Animal models have misled scientists in the past and this has resulted in human deaths.
Penicillin stayed on the shelf for over a decade because the rabbits Fleming tested it on led him to believe it would be ineffective in humans. Scientists were misled about how HIV enters the human cell because of studies on monkeys. The polio vaccine was delayed by decades because the way monkeys responded turned out to be very different from the way humans reacted. The cardiopulmonary bypass machine killed the first patients it was used on and it was only after human data was used that the machine was made safe. Studying strokes and brain hemorrhage in animals has led to multiple medical treatments that worked in animals but that resulted in harm to human patients. HIV vaccines that protected monkeys have actually increased the risk of contracting HIV in the volunteers that took the vaccine. The flip side of all this is the fact that society has also lost cures and treatments because scientists believed the results from animals: the National Cancer Institute has said that we have lost cures for cancer because studies in rodents have been believed.
Animals simply do not react the same as humans in a reliable manner. More examples:
Cancers in mice have been cured but the cures did not work in humans. Humans respond to tobacco and asbestos by suffering from cancer while most animals do not. Smoking leads to heart disease in humans not animals. High chol leads to heart disease in humans not animals. Babies of mothers who took thalidomide in the late 1950s early 1960s suffered severe birth defects but animals for the most part did not. Rabbits reacted to the penicillin PCN administered by Fleming in 1929 very differently than humans. HRT was administered to women based on animal studies. Every drug that kills people tested safe on animals. (Melanoma in dogs is malignant in nailbed, eye, and mouth.)
Plavix is an anticlotting drugs that is not effective in some people. Plavix is converted by a CYP enzyme in the liver to another chemical that actually does the work of preventing blood clots. If the patient has 2 copies of a variant of the gene coding for this particular CYP enzyme then the drug will not be converted into the active chemical and about 14% of Chinese patients have this variant. However, even patients that have only 1 copy of the variant can also be affected.

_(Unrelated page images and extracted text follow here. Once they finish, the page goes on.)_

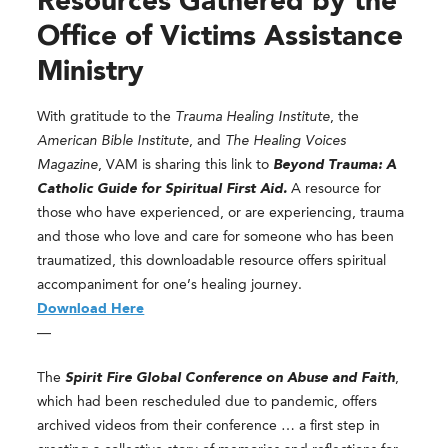
Resources Gathered by the
Office of Victims Assistance
Ministry
With gratitude to the
Trauma Healing Institute
, the
American Bible Institute
, and
The Healing Voices
Magazine
, VAM is sharing this link to
Beyond Trauma: A
Catholic Guide for Spiritual First Aid.
A resource for
those who have experienced, or are experiencing, trauma
and those who love and care for someone who has been
traumatized, this downloadable resource offers spiritual
accompaniment for one’s healing journey.
Download Here
—
The
Spirit Fire Global Conference on Abuse and Faith
,
which had been rescheduled due to pandemic, offers
archived videos from their conference … a first step in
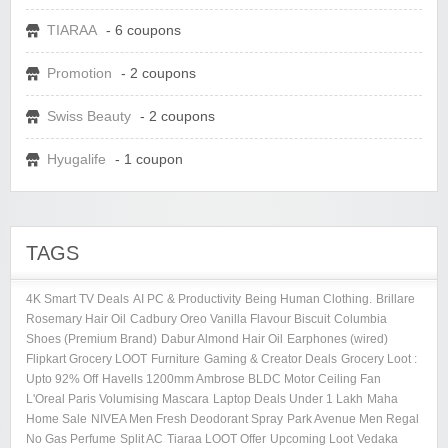
TIARAA
- 6 coupons
Promotion
- 2 coupons
Swiss Beauty
- 2 coupons
Hyugalife
- 1 coupon
TAGS
4K Smart TV Deals
AI PC & Productivity
Being Human Clothing.
Brillare
Rosemary Hair Oil
Cadbury Oreo Vanilla Flavour Biscuit
Columbia
Shoes (Premium Brand)
Dabur Almond Hair Oil
Earphones (wired)
Flipkart Grocery LOOT
Furniture
Gaming & Creator Deals
Grocery Loot :
Upto 92% Off
Havells 1200mm Ambrose BLDC Motor Ceiling Fan
L'Oreal Paris Volumising Mascara
Laptop Deals Under 1 Lakh
Maha
Home Sale
NIVEA Men Fresh Deodorant Spray
Park Avenue Men Regal
No Gas Perfume
Split AC
Tiaraa LOOT Offer
Upcoming Loot
Vedaka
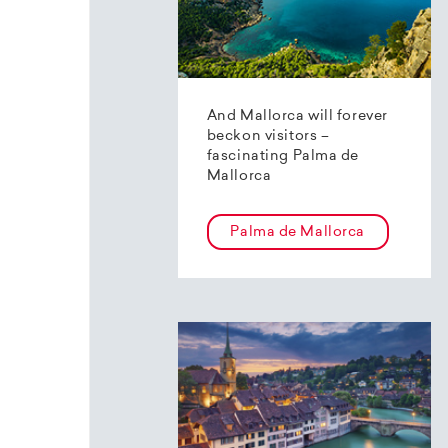
And Mallorca will forever
beckon visitors –
fascinating Palma de
Mallorca
Palma de Mallorca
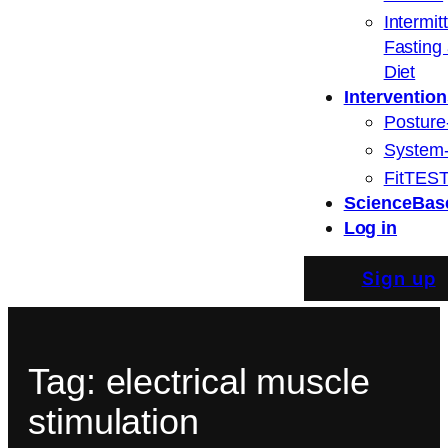
Intermit
Fasting
Diet
Intervention
Posture
System
FitTEST
ScienceBas
Log in
Sign up
Tag:
electrical muscle
stimulation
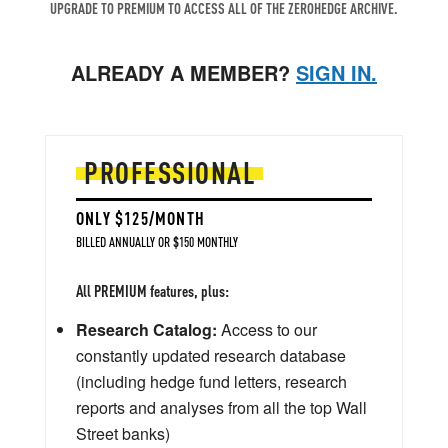
UPGRADE TO PREMIUM TO ACCESS ALL OF THE ZEROHEDGE ARCHIVE.
ALREADY A MEMBER?
SIGN IN.
PROFESSIONAL
ONLY $125/MONTH
BILLED ANNUALLY OR $150 MONTHLY
All PREMIUM features, plus:
Research Catalog:
Access to our
constantly updated research database
(including hedge fund letters, research
reports and analyses from all the top Wall
Street banks)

Other drugs that are metabolized or processed differently in some way by the body include Iressa, methotrexate, 6-mercaptopurine, codeine, tamoxifen, warfarin aka Coumadin, and succinylcholine. We also know that drugs like 5-FU-based chemotherapies, aspirin, and opiates or other drugs that act on Kappa receptors have effects that vary between the sexes. All of this at least in part explains why 90% of drugs work in only 30 to 50% of the people.
Physicians have realized for decades that people respond differently to drugs. Because of the Human Genome Project and various spinoffs we now have a lot more data about this.

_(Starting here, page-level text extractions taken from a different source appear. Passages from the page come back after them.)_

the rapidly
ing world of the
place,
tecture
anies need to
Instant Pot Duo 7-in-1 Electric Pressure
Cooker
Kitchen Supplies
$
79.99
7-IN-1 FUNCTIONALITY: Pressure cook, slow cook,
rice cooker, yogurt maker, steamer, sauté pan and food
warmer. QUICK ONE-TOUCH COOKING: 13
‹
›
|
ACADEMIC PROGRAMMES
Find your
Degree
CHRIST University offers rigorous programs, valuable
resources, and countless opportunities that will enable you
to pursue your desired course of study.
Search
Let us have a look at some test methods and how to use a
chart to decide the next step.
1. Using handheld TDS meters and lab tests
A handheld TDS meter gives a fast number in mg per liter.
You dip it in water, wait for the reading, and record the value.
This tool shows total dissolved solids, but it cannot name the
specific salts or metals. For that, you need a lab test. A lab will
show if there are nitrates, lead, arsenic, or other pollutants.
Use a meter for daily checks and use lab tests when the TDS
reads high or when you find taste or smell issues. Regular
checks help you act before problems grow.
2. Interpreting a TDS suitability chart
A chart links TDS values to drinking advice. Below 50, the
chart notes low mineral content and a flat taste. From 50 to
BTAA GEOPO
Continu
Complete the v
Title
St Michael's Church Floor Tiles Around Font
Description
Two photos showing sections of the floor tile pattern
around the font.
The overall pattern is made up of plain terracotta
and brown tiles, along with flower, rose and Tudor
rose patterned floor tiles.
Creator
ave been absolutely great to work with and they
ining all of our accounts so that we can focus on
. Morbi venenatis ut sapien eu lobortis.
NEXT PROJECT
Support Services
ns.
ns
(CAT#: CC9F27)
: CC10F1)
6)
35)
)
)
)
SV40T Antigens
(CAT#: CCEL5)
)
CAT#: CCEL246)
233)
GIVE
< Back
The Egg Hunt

Men are affected differently than women by diseases like cardiovascular diseases and myocardial infarction. But there are a lot more examples.

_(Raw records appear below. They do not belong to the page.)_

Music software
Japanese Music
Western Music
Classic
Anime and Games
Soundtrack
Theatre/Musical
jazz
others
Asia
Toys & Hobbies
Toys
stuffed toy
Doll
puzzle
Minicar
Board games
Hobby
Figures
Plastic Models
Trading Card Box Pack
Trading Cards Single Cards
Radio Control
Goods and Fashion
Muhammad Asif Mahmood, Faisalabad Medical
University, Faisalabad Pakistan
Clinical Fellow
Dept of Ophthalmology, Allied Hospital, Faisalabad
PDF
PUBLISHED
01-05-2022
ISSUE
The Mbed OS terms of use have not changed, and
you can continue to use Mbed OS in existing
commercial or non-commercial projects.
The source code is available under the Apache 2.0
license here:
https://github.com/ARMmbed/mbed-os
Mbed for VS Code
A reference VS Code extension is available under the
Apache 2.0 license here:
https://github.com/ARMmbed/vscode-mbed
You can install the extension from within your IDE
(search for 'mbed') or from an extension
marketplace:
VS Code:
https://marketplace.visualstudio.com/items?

Caucasians and African-Americans have a similar prevalence of early age-related macular degeneration. However, the progression to the late form of this disease is very rare for African-Americans while being common in Caucasians. Similarly, infantile hemangiomas of the skin are commonly seen in Caucasians but are rare in African-Americans. Certain breast cancers are less common in young black women but usually much more lethal than in young white women even when socioeconomic factors are taken into account. Among cigarette smokers, African Americans and Native Hawaiians are more susceptible to lung cancer than whites, Japanese Americans, and Latinos.
Breast cancer is a good example of a disease that is now treated based on the genotype of the patient and the tumor. It seems like every week I see another study that links a gene to a disease.